Stored items from a collection

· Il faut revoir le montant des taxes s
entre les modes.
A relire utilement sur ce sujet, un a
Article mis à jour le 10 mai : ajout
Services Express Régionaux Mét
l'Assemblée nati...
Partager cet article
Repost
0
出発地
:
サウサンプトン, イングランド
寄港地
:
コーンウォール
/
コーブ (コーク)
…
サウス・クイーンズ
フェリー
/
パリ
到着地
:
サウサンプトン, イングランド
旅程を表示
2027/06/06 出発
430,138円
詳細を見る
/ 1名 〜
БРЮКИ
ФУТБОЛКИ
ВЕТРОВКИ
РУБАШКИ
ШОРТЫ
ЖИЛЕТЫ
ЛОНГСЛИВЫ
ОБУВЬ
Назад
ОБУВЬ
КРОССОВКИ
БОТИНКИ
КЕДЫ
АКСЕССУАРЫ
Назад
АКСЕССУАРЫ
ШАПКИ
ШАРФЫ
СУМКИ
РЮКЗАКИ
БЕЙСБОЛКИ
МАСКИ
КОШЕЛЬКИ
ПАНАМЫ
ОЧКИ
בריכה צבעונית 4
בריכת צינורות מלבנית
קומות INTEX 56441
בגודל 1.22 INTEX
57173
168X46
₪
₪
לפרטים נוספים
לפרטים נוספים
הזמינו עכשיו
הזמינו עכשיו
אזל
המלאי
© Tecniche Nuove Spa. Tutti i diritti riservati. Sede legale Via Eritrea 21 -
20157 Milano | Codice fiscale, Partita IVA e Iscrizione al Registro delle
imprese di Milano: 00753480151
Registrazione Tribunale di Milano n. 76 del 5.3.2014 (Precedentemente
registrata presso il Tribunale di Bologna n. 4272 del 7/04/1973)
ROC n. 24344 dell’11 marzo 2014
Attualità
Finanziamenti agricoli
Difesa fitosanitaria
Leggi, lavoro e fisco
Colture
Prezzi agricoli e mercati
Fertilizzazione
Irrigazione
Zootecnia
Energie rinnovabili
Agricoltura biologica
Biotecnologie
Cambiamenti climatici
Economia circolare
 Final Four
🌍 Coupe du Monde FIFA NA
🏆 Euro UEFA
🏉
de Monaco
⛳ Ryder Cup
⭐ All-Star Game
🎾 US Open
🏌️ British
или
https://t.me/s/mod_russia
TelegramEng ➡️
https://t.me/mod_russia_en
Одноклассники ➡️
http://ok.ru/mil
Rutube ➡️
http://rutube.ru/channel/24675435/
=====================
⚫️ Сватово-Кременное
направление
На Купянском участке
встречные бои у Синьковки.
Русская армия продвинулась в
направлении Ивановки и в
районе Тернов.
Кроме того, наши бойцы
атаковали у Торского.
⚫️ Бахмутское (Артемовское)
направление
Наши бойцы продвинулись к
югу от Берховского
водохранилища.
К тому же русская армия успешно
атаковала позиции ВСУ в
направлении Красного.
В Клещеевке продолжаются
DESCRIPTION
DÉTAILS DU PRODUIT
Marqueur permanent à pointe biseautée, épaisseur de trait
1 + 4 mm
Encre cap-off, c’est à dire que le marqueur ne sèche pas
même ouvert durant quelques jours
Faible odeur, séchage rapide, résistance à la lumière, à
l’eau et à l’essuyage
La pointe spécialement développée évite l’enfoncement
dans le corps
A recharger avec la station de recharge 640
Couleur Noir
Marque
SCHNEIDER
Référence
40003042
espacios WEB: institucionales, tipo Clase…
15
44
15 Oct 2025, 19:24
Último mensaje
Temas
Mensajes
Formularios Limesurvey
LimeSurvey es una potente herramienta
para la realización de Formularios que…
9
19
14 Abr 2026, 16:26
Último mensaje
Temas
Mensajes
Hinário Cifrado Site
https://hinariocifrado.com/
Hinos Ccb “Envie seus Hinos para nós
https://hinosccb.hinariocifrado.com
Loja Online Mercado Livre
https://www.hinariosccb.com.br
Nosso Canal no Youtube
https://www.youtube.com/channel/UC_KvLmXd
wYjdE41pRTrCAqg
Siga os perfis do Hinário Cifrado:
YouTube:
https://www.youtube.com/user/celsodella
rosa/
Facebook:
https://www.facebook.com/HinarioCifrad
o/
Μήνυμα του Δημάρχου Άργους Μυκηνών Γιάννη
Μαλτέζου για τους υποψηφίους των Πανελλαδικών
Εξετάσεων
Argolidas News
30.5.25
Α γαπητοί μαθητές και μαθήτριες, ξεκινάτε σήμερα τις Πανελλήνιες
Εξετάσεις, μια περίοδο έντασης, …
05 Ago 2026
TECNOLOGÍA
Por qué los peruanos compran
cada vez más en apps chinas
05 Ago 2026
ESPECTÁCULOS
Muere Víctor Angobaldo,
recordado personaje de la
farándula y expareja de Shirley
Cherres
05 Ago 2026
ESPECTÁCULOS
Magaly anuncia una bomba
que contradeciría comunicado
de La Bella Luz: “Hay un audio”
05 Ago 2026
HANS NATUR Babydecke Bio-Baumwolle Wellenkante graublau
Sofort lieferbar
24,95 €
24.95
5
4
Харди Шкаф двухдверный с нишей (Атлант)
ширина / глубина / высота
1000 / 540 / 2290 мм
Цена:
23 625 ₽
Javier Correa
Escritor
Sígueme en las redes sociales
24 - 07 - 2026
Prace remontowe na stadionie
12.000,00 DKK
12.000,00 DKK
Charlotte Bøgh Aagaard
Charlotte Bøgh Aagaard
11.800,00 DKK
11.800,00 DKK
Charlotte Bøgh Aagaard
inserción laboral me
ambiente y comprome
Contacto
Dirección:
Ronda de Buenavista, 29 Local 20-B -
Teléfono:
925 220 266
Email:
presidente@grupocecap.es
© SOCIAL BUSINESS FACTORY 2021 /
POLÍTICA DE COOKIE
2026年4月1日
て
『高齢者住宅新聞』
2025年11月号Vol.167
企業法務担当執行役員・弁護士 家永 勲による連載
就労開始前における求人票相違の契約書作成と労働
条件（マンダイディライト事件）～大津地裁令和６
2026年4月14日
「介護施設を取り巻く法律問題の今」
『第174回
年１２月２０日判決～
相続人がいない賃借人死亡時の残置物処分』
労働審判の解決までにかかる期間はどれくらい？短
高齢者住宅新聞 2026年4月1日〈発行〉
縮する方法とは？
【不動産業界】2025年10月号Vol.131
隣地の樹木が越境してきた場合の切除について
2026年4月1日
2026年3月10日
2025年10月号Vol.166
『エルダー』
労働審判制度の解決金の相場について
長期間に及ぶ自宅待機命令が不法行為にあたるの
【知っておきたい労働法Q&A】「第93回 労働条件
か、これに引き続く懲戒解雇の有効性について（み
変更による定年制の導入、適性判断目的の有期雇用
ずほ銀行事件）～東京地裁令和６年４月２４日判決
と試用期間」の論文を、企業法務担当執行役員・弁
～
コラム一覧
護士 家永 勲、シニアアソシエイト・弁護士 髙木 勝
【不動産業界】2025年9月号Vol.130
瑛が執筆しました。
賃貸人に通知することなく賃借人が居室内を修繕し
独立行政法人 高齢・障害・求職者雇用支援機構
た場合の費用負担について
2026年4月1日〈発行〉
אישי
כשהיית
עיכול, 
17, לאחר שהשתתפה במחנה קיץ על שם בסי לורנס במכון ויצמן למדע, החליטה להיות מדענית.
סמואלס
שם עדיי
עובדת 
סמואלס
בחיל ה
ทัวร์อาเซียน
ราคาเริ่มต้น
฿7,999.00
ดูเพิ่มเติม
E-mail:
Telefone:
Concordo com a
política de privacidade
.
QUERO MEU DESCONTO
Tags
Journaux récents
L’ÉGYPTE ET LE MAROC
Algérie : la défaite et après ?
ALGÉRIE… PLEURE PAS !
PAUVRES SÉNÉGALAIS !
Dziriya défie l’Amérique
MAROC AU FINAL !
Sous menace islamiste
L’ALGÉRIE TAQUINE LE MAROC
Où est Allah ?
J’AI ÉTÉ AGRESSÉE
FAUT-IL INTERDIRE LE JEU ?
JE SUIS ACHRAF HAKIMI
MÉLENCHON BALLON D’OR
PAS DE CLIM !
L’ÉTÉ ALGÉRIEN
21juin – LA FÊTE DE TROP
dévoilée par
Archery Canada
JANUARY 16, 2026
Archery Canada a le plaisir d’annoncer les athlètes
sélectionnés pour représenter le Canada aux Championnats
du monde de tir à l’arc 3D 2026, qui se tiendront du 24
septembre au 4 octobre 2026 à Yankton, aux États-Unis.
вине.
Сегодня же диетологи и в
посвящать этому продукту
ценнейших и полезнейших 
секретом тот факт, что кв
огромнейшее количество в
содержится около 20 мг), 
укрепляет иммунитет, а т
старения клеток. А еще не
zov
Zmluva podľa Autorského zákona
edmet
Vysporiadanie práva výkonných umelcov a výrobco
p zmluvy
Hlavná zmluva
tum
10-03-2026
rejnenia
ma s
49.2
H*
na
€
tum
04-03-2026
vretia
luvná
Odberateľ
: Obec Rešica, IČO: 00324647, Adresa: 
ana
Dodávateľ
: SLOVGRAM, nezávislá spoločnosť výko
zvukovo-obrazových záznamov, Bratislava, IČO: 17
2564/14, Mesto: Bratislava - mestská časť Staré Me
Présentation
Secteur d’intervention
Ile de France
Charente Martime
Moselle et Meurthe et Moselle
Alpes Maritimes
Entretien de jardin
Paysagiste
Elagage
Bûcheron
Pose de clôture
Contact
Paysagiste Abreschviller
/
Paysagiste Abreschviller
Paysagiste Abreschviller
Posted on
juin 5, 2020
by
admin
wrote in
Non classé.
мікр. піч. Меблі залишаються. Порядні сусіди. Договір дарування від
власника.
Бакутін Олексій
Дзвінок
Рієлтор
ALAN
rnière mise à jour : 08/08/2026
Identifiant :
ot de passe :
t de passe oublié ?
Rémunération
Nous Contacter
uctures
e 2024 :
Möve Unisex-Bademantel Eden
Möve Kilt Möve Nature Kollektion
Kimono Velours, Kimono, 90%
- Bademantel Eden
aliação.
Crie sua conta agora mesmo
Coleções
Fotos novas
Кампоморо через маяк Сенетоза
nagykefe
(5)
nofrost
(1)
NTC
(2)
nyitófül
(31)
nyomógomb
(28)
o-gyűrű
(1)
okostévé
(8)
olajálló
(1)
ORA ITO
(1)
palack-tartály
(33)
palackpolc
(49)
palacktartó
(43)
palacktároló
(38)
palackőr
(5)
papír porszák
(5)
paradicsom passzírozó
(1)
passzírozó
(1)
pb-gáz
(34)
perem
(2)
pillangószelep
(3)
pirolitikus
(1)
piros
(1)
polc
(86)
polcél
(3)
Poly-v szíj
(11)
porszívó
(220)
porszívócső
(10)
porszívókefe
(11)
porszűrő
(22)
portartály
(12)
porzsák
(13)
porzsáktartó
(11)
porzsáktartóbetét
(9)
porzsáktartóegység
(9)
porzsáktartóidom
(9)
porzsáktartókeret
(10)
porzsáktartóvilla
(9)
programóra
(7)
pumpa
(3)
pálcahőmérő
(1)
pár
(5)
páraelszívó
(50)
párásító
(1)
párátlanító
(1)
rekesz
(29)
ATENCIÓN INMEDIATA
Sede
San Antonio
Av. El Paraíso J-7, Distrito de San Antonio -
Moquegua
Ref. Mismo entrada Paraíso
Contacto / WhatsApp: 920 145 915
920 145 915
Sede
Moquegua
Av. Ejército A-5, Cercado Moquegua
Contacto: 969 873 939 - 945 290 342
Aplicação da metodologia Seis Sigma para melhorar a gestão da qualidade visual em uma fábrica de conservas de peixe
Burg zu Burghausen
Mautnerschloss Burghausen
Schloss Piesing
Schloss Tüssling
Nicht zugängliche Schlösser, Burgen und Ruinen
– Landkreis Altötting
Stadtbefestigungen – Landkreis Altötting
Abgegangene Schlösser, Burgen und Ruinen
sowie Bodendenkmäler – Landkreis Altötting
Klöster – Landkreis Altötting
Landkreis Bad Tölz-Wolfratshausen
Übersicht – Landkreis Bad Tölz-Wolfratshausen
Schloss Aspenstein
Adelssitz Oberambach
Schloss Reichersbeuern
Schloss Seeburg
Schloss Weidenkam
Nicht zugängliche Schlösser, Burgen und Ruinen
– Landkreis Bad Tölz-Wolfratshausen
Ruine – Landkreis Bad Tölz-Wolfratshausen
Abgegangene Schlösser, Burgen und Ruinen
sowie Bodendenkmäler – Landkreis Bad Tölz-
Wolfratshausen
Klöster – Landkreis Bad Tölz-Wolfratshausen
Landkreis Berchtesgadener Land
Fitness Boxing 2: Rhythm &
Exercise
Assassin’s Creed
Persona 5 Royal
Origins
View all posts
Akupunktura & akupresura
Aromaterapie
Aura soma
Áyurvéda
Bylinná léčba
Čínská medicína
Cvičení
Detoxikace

- _About this exercise_: Filter the data above down to lines with the word "sowie", and copy them.

- _Written reply_:
sowie Bodendenkmäler – Landkreis Altötting
sowie Bodendenkmäler – Landkreis Bad Tölz-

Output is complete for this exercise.